Uma pessoa estressada feito eu, precisa de foco, planos e listas para não terminar louca durante todo esse tempo de espera. Vou descansar muito sim, que sei que isso é importante, aproveitar o silêncio absoluto do meu lar e minha própria companhia. Mas preciso também preencher meu tempo. Livros e livros estão dando sopa por aqui, esperando para serem lidos mas eu queria uma coisa a mais.

Resolvi então rever 10 filmes que eu gosto muito, muito. Passei a semana fazendo a lista, e finalmente ela está prontinha:

1. A Fraternidade é Vermelha (Trois Couleurs: Rouge)

Porque de todas as trilogias do cinema, a das cores (do polonês Krzystof Kieslowski) é a minha preferida. E dos três filmes, esse terceiro é o que mais me comove. Gosto, dentre tantas outras coisas, da fotografia magistral (e vermelha, claro) e da atriz principal, que aliás nunca vi em nenhum outro filme.

2. O Piano (The Piano)

Para rever a cena em que a personagem da Holly Hunter toca na praia, e a personagem da Anna Paquin, ainda menina, dança.

3. Abril Despedaçado

Porque Walter Salles é meu diretor brasileiro preferido e esse é um dos poucos casos em que o filme é melhor do que o livro (que aliás também é muito bom).

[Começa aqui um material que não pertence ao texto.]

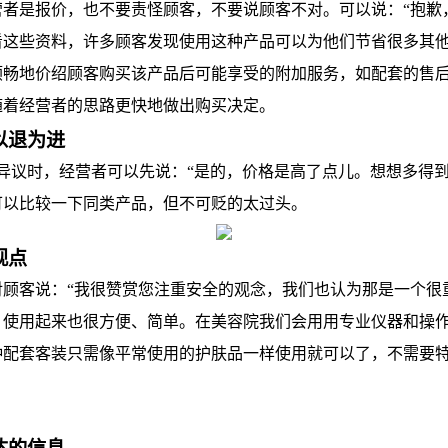
是报价，也不要责怪顾客，不要说顾客不对。可以说：“抱歉，
看这些资料，许多顾客发现使用这种产品可以为他们节省很多其他
顺畅地价绍顾客购买该产品后可能享受的附加服务，如配套的售
随着经营者的思路更快地做出购买决定。
以退为进
时，经营者可以先说：“是的，价格是高了点儿。想想多得到
可以比较一下同类产品，但不可贬的太过头。
观点
客说：“我很赞赏您注重安全的观念，我们也认为那是一个很
，使用起来也很方便、简单。在美容院我们会用用专业仪器和操
种配套客装只需像平常使用的护肤品一样使用就可以了，不需要特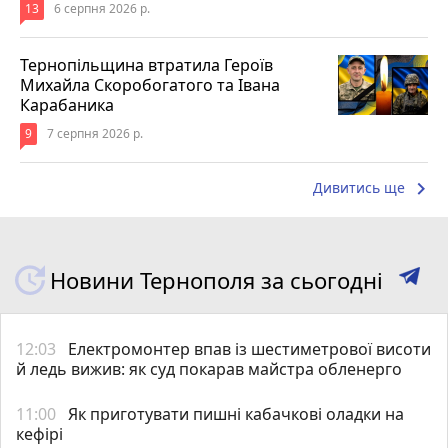
13
6 серпня 2026 р.
Тернопільщина втратила Героїв
Михайла Скоробогатого та Івана
Карабаника
9
7 серпня 2026 р.
keyboard_arrow_right
Дивитись ще
Новини Тернополя за сьогодні
12:03
Електромонтер впав із шестиметрової висоти
й ледь вижив: як суд покарав майстра обленерго
11:00
Як приготувати пишні кабачкові оладки на
кефірі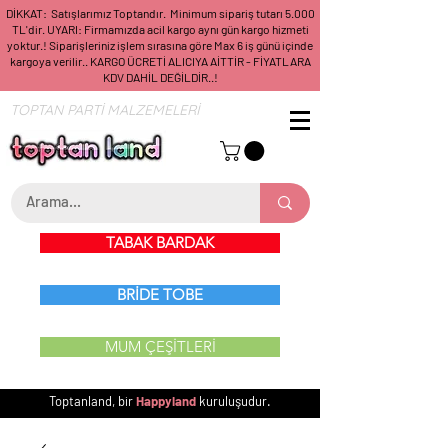
DİKKAT: Satışlarımız Toptandır. Minimum sipariş tutarı 5.000
TL'dir. UYARI: Firmamızda acil kargo aynı gün kargo hizmeti
yoktur.! Siparişleriniz işlem sırasına göre Max 6 iş günü içinde
kargoya verilir.. KARGO ÜCRETİ ALICIYA AİTTİR - FİYATLARA
KDV DAHİL DEĞİLDİR..!
TOPTAN PARTİ MALZEMELERİ
TABAK BARDAK
BRİDE TOBE
MUM ÇEŞİTLERİ
Toptanland, bir
Happyland
kuruluşudur.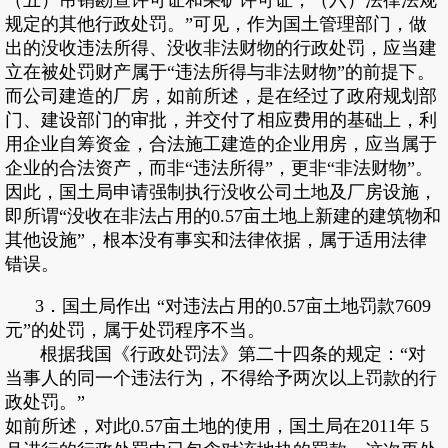
（五）吊销勘查许可证和采矿许可证；（六）法律法规
规定的其他行政处罚。”可见，作为国土管理部门，做
出的没收违法所得、没收非法财物的行政处罚，应当建
立在被处罚财产属于“违法所得与非法财物”的前提下。
而公司建造的厂房，如前所述，是在经过了政府规划部
门、建设部门的审批，并交付了相应费用的基础上，利
用企业自筹资金，合法施工建造的企业用房，应当属于
企业的合法资产，而非“违法所得”，更非“非法财物”。
因此，国土局申请强制执行没收公司土地及厂房设施，
即所谓“没收在非法占用的0.57亩土地上新建的建筑物和
其他设施”，根本没有事实和法律依据，属于适用法律
错误。
3．国土局作出 “对违法占用的0.57亩土地罚款7609
元”的处罚，属于处罚程序不当。
根据我国《行政处罚法》第二十四条的规定：“对
当事人的同一个违法行为，不得给予两次以上罚款的行
政处罚。”
如前所述，对此0.57亩土地的使用，国土局在2011年 5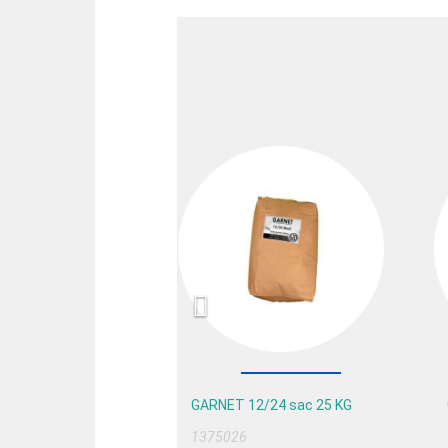
Previous
GARNET 12/24 sac 25 KG
1375026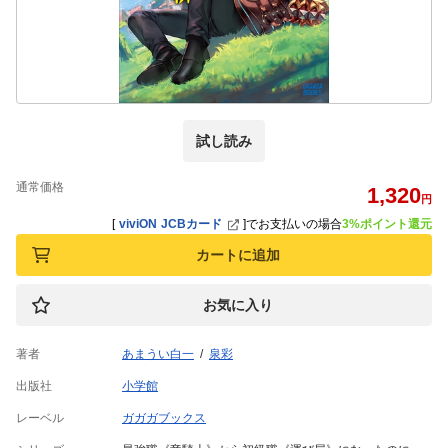
試し読み
通常価格
1,320
円
[
viviON JCBカード
]
でお支払いの場合
3%ポイント還元
カートに追加
お気に入り
著者
あまうい白一
泉彩
出版社
小学館
レーベル
ガガガブックス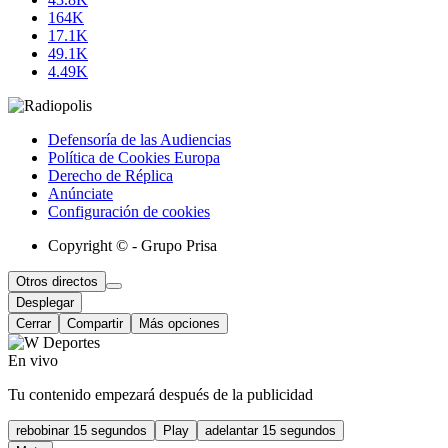
164K
17.1K
49.1K
4.49K
Defensoría de las Audiencias
Política de Cookies Europa
Derecho de Réplica
Anúnciate
Configuración de cookies
Copyright © - Grupo Prisa
Otros directos
Desplegar
Cerrar
Compartir
Más opciones
En vivo
Tu contenido empezará después de la publicidad
rebobinar 15 segundos
Play
adelantar 15 segundos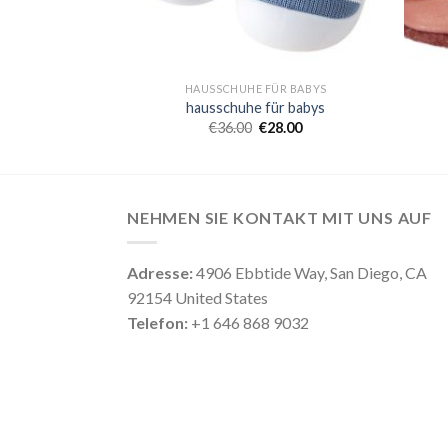
R BABYS
HAUSSCHUHE FÜR BABYS
r babys
hausschuhe für babys
8.00
€
36.00
€
28.00
NEHMEN SIE KONTAKT MIT UNS AUF
Adresse:
4906 Ebbtide Way, San Diego, CA
92154 United States
Telefon:
+1 646 868 9032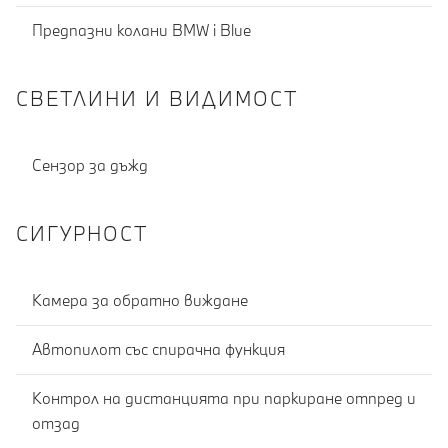
Предпазни колани BMW i Blue
СВЕТЛИНИ И ВИДИМОСТ
Сензор за дъжд
СИГУРНОСТ
Камера за обратно виждане
Автопилот със спирачна функция
Контрол на дистанцията при паркиране отпред и
отзад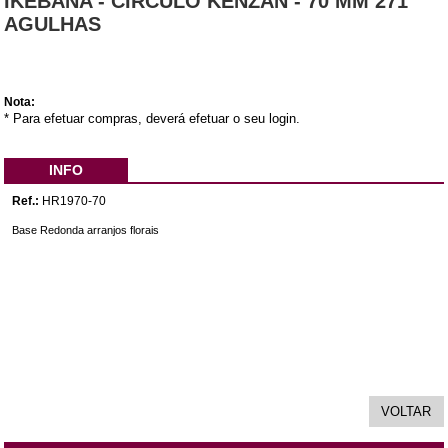
IKEBANA - CIRCULO KENZAN - 70 MM 271
AGULHAS
Nota:
* Para efetuar compras, deverá efetuar o seu login.
INFO
Ref.:
HR1970-70
Base Redonda arranjos florais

4. O Fabuloso Destino de Amélie Poulain (Le Fabuleux Destin d’Amélie Poulain)

Para celebrar todas as pequeninices da vida e desligar a TV um pouquinho mais feliz.

5. Encontros e Desencontros (Lost in Translation)

Para passar horas me perguntando o que será que o Bill Murray sussurra no ouvido na Scarlet Johansson ao som de Just Like Honey, do Jesus and Mary Chain. E para ver de novo o jeito com que ele olha pra ela. Ah, o jeito com que ele olha para ela.

6. The Motorcycle Diaries

Pelo Walter Salles (de novo), a América Latina e aquela inocência revolucionária típica da juventude.

7. A Rede Social (The Social Network)

Porque de todos os melhores filmes do ano passado esse foi o único que eu vi uma vez só. E para lembrar a mãe que eu quero ser.

8. As cinzas de Angela (Angela’s Ashes)

Porque vi há séculos atrás, quando nem a Irlanda, e muito menos Limerick, faziam parte da minha vida.

9. Across the Universe

Porque é visualmente tão perfeito que compensa o roteiro bobo. E pra fazer o meu filho ouvir a trilha sonora que é fantástica (como se ele já não ouvisse os Beatles o tempo inteiro)

10. Apenas Uma Vez (Once)

Porque sempre me lembra o quanto eu amo Dublin e meu começo de namoro com I., como eu falei aqui.

A razão de ter escolhido filmes que eu já vi é porque se não der tempo, paciência.

Aliás, paciência é o que eu mais vou precisar nos próximos dias.

N.

ps. e se der tempo, aceito sugestões para aumentar a lista, levando-se em consideração que o meu gosto para filmes não é lá muito comum.